Content starts
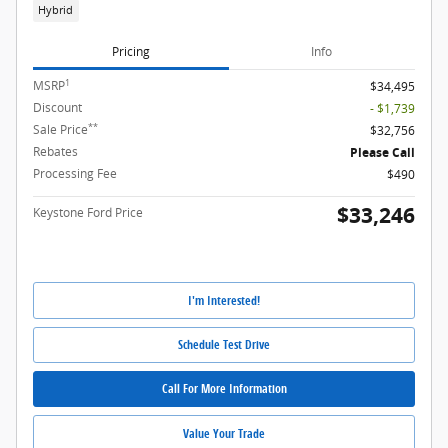
Hybrid
Pricing
Info
1
MSRP
$34,495
Discount
- $1,739
**
Sale Price
$32,756
Rebates
Please Call
Processing Fee
$490
$33,246
Keystone Ford Price
I'm Interested!
Schedule Test Drive
Call For More Information
Value Your Trade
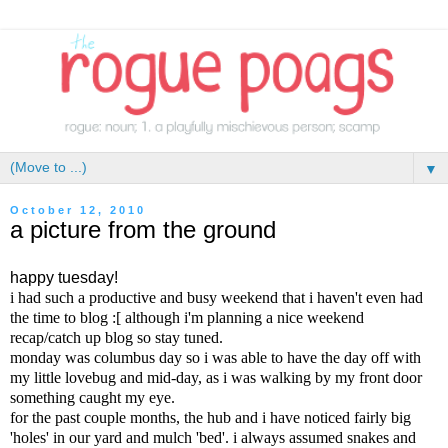
▼
October 12, 2010
a picture from the ground
happy tuesday!
i had such a productive and busy weekend that i haven't even had
the time to blog :[ although i'm planning a nice weekend
recap/catch up blog so stay tuned.
monday was columbus day so i was able to have the day off with
my little lovebug and mid-day, as i was walking by my front door
something caught my eye.
for the past couple months, the hub and i have noticed fairly big
'holes' in our yard and mulch 'bed'. i always assumed snakes and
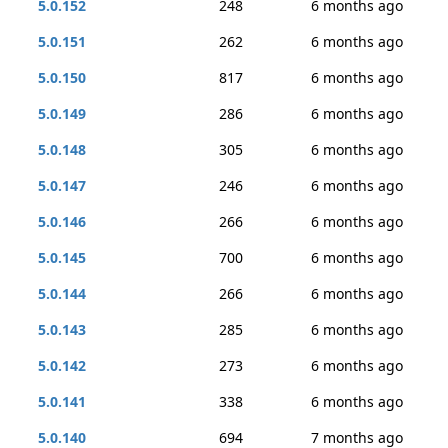
5.0.152
248
6 months ago
5.0.151
262
6 months ago
5.0.150
817
6 months ago
5.0.149
286
6 months ago
5.0.148
305
6 months ago
5.0.147
246
6 months ago
5.0.146
266
6 months ago
5.0.145
700
6 months ago
5.0.144
266
6 months ago
5.0.143
285
6 months ago
5.0.142
273
6 months ago
5.0.141
338
6 months ago
5.0.140
694
7 months ago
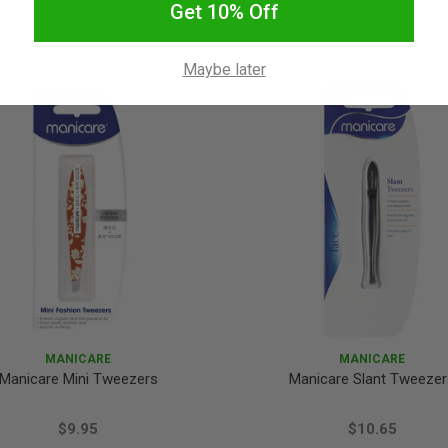
Get 10% Off
Maybe later
MANICARE
MANICARE
Manicare Mini Tweezers
Manicare Slant Tweezer
$9.95
$10.65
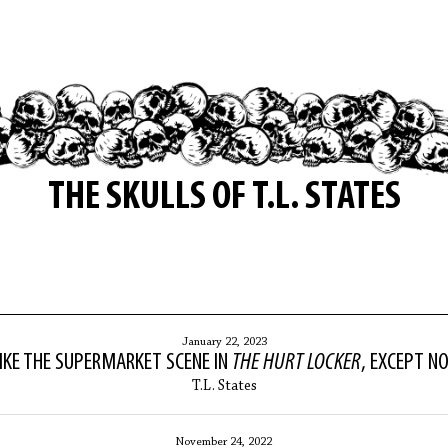
THE SKULLS OF T.L. STATES
January 22, 2023
IKE THE SUPERMARKET SCENE IN
THE HURT LOCKER
, EXCEPT N
T.L. States
November 24, 2022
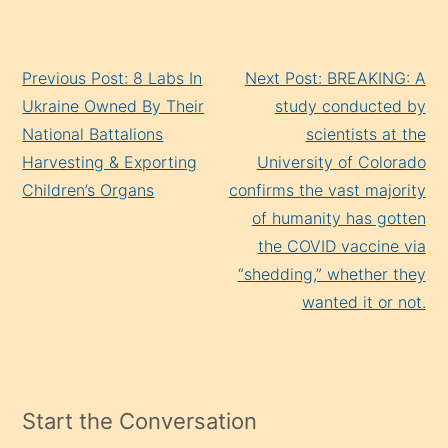
Continue
Previous Post: 8 Labs In
Next Post: BREAKING: A
Reading
Ukraine Owned By Their
study conducted by
National Battalions
scientists at the
Harvesting & Exporting
University of Colorado
Children’s Organs
confirms the vast majority
of humanity has gotten
the COVID vaccine via
“shedding,” whether they
wanted it or not.
Start the Conversation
Content ends
**TASK DETAILS**
Each line containing "Post" belongs in the answer; pick these out of the material and copy them.

**ANSWER TO THIS EXERCISE**
Previous Post: 8 Labs In
Next Post: BREAKING: A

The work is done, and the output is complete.